My own experience with GENMO: The General Motors of Canada salaried pension plan, as of the report of the actuarial valuation as of September 1, 2009, has 12,445 members, of whom 7,361 are retirees and beneficiaries. The average yearly pension is $22,007, which is fixed. The wind-up ratio of the plan was 5.99 at this point. A large portion of this deficiency was due to the Ontario government's 'too big to fail' legislation, which allowed the sponsor to underfund the pension on a solvency basis. Had General Motors of Canada followed its parent into bankruptcy, the value of the average yearly pension would now be $13,182. The current wind-up ratio is approximately 0.8. At this rate, the average yearly pension will be $17,606.
To make matters worse, there is an insufficient capacity in the Canadian insurance market to support the immediate purchase of annuities for all the plan beneficiaries who would want to retain the right to a monthly pension in the event of a plan wind-up. In bankruptcy, pensioners would lose all of their benefits, and that would be an additional financial burden. Most benefits are required, more so for the aged versus the young actives. For the current bankruptcy legislation, everything is stacked up against the vulnerable pensioner. There would be less income to support higher costs due to loss of benefit support and inflation. Independent and secured pensioners could now become a social and economic burden to society.

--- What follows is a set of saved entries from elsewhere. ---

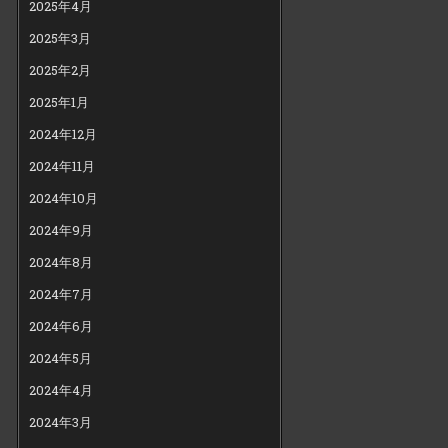
2025年4月
2025年3月
2025年2月
2025年1月
2024年12月
2024年11月
2024年10月
2024年9月
2024年8月
2024年7月
2024年6月
2024年5月
2024年4月
2024年3月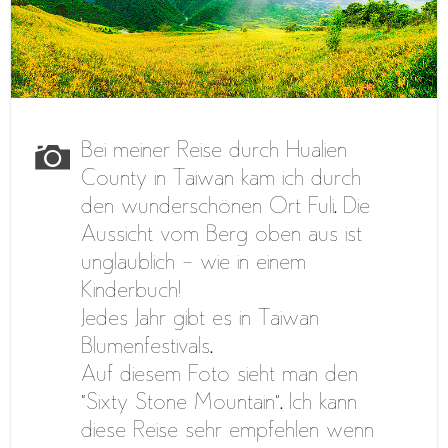
Bei meiner Reise durch Hualien
County in Taiwan kam ich durch
den wunderschönen Ort Fuli. Die
Aussicht vom Berg oben aus ist
unglaublich – wie in einem
Kinderbuch!
Jedes Jahr gibt es in Taiwan
Blumenfestivals.
Auf diesem Foto sieht man den
“Sixty Stone Mountain”. Ich kann
diese Reise sehr empfehlen wenn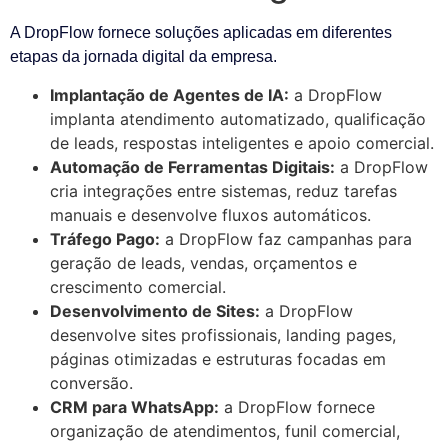
A DropFlow fornece soluções aplicadas em diferentes
etapas da jornada digital da empresa.
Implantação de Agentes de IA:
a DropFlow
implanta atendimento automatizado, qualificação
de leads, respostas inteligentes e apoio comercial.
Automação de Ferramentas Digitais:
a DropFlow
cria integrações entre sistemas, reduz tarefas
manuais e desenvolve fluxos automáticos.
Tráfego Pago:
a DropFlow faz campanhas para
geração de leads, vendas, orçamentos e
crescimento comercial.
Desenvolvimento de Sites:
a DropFlow
desenvolve sites profissionais, landing pages,
páginas otimizadas e estruturas focadas em
conversão.
CRM para WhatsApp:
a DropFlow fornece
organização de atendimentos, funil comercial,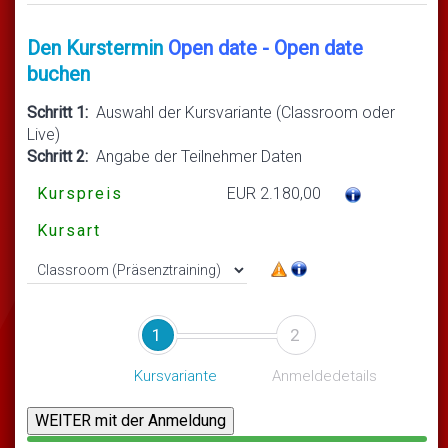
Den Kurstermin
Open date - Open date
buchen
Schritt 1:
Auswahl der Kursvariante (Classroom oder
Live)
Schritt 2:
Angabe der Teilnehmer Daten
Kurspreis
EUR 2.180,00
Kursart
1
2
Kursvariante
Anmeldedetails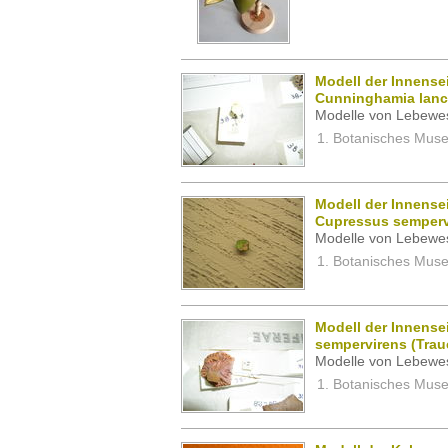
Modell der Innense
Cunninghamia lanc
Modelle von Lebewe
Botanisches Museu
Modell der Innense
Cupressus sempervi
Modelle von Lebewe
Botanisches Museu
Modell der Innense
sempervirens (Trau
Modelle von Lebewe
Botanisches Museu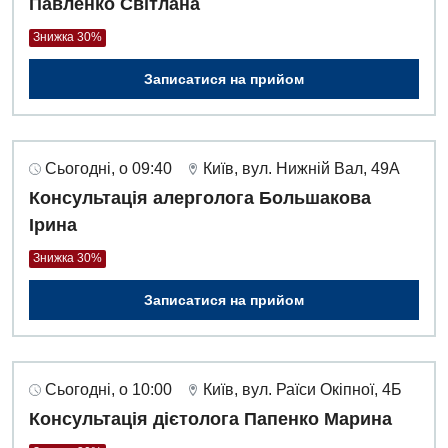
Павленко Світлана
Знижка 30%
Записатися на прийом
Сьогодні, о 09:40
Київ, вул. Нижній Вал, 49А
Консультація алерголога Большакова
Ірина
Знижка 30%
Записатися на прийом
Сьогодні, о 10:00
Київ, вул. Раїси Окіпної, 4Б
Консультація дієтолога Папенко Марина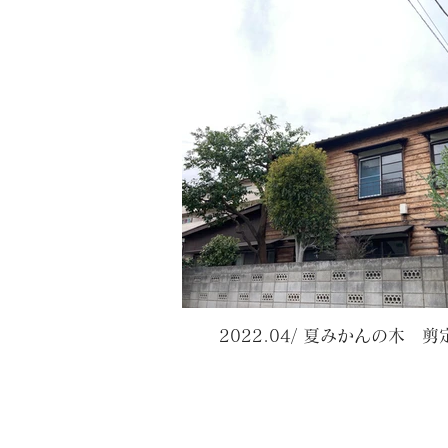
2022.04/ 夏みかんの木 剪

In conclusion, it is time for Canadian pensioners to enjoy similar protections for their pensions in bankruptcy as are enjoyed by pensioners in most developed countries in the world. Preferred status protection is the norm, not the exception. It is time that the Government of Canada passes legislation to protect pensions in bankruptcy. It is time for economic and social justice for Canadian pensioners.
Thank you, Mr. Chair and members of Parliament. I do thank you for inviting me to meet with you today.
I'm a fixed-income portfolio manger with Phillips, Hager and North Investment Management. PH and N has been investing in corporate bonds for over 25 years and currently invests approximately $18 billion in corporate bonds, many of which are held by defined benefit plans and other retirement vehicles.
We requested to meet with the committee today to express our views on the potential impact of Bill C-501 on credit markets, and we hope these comments will be helpful to the committee and all members of Parliament in considering as a way to enhance the security of defined benefit pensions for Canada's workers and retirees.
The first point that we wish to make is that has the potential to affect most of the significant issuers of investment-grade corporate bonds in Canada. Today 60 entities represent about 90% of the market value of all investment-grade corporate bonds outstanding; 54 of these issuers are corporations, and of those 54, 48 report having defined benefit obligations in their public accounts. The impact from a credit market perspective, therefore, is potentially broad.
Second, we believe the cost to existing bond holders and to the issuers of corporate bonds could be in the billions of dollars if unfunded pension obligations are given super-priority or preferred-creditor status. We estimate that existing bond holders could see the value of their investments decline by as much as $4.5 billion. Corporations will also face higher costs for new debt issues, and we estimate that these costs could be in the range of $7 billion to $17 billion. We do not expect these costs would be shared equally across the market. Corporations with large pension liabilities, particularly those with lower investment-grade credit ratings--triple-B, for example--and the investors in the bonds of these corporations are the ones that stand to be most affected.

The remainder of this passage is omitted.